What are the potential implications of underestimating the threat of AI?

Peckman said that we are observing threat actors use AI, and particularly generative AI, to improve the efficiency and efficacy of their hacking campaigns.

“Threat actors are using GenAI to create more realistic deepfakes during social engineering campaigns, and new LLM tools, such as WormGBT or FraudGBT, are being used to identify security vulnerabilities and create malware programmes in a more timely and scalable manner,” he said.

“Unfortunately, this trend has been coupled with the increase in Shadow AI. Employees using AI ‘outside’ the normal security, legal, and risk approval processes.

“The imperative to capture the economic opportunities associated with AI has, on occasion, led companies to rush AI technologies to market or employees to experiment with AI without approval or the correct security checks. Potentially exposing system and data to privacy, regulatory, and security risks.
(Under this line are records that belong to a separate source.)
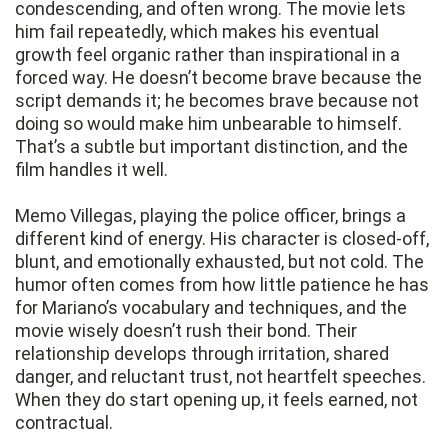
condescending, and often wrong. The movie lets
him fail repeatedly, which makes his eventual
growth feel organic rather than inspirational in a
forced way. He doesn’t become brave because the
script demands it; he becomes brave because not
doing so would make him unbearable to himself.
That’s a subtle but important distinction, and the
film handles it well.
Memo Villegas, playing the police officer, brings a
different kind of energy. His character is closed-off,
blunt, and emotionally exhausted, but not cold. The
humor often comes from how little patience he has
for Mariano’s vocabulary and techniques, and the
movie wisely doesn’t rush their bond. Their
relationship develops through irritation, shared
danger, and reluctant trust, not heartfelt speeches.
When they do start opening up, it feels earned, not
contractual.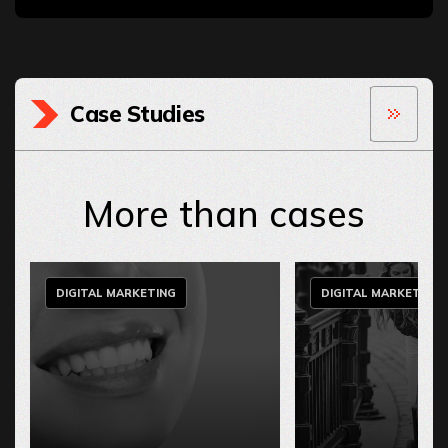
Case Studies
More than cases
DIGITAL MARKETING
DIGITAL MARKETING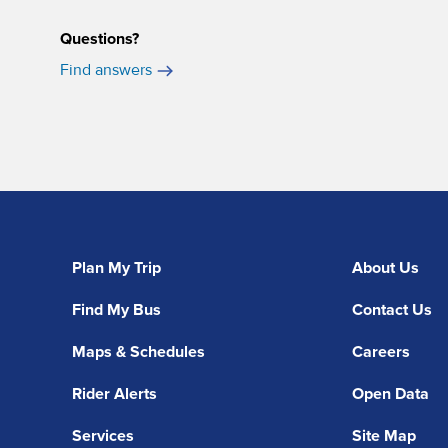
Questions?
Find answers
Plan My Trip
About Us
Find My Bus
Contact Us
Maps & Schedules
Careers
Rider Alerts
Open Data
Services
Site Map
The result of this has been a large unsecure AI attack surface has emerged for threat actors to target.”

However, Peckman said, AI risks are not only a security risk. “There are potentially far-reaching consequences on the velocity and impact to other enterprise risks topics.”

“Threat actors are using GenAI to create more realistic deepfakes during social engineering campaigns”

Peckman said these include knowns incidents and claims in areas such as Director and Officer risks, where there can be allegations of “AI washing,” misleading or untruthful statements on uses of AI and associated risks.

Employment practices risks, where biases or discrimination are inadvertently introduced by AI models in people management. Media liability and libel risks, where liabilities arise when AI tools produce false and reputation harming information about a person. 

Beyond this, there are intellectual property risks, where there are unintended breach of intellectual property rights, or accidental disclosure of trade secrets from the use of unsecure AI tools. Professional liability risks, where there is false or misleading information introduced into work products or advice for clients through use of AI models.

And finally people and casualty risks, with injuries arising from uses of AI in the workplace — automation of machinery, robots, unmanned vehicle.

“Compounding the above challenges is the issue of ‘Silent AI’ across legacy insurance programmes. That have not yet been identified or tested,” he said.

How can awareness be increased?

“Risk leaders cannot afford to wait until these artificial intelligence initiatives ‘go live’ before investigating the risk and insurance implications,” said Peckman.

“Risk managers play a crucial role in providing analysis and advice to the various teams working on AI projects at the ‘digital frontier’ of their companies — the place of experimentation and adoption of new technologies, occurring three to five years ahead of business-as-usual.”

However, Peckman continued, risk managers are not currently involved in these initiatives at an early enough stage.

“Risk managers need to be part of their company AI committee that can advise on the risks and insurance implications of AI projects at a more formative stage”

Accordingly, it is only when these AI products or services are close to being launched, or are launched, that issues around security, privacy, compliance, or other business risks surface and risk leaders are asked to get involved. This compounds the issues of ‘Shadow AI’ and ‘Silent AI’ exposing the company to uninsured and unbudgeted losses.

“How do we solve this? Risk managers need to be part of their company AI committee that can advise on the risks and insurance implications of AI projects at a more formative stage. This involvement can reduce the potential of any additional rework, project abandonment, or worse, liability to the company and executives,” said Peckman.

“Risk managers can play a constructive role directing the company AI agenda. They can contextualise and rationalise AI related risks and provide strategic guidance to inform better operational and capital decision making,” he added.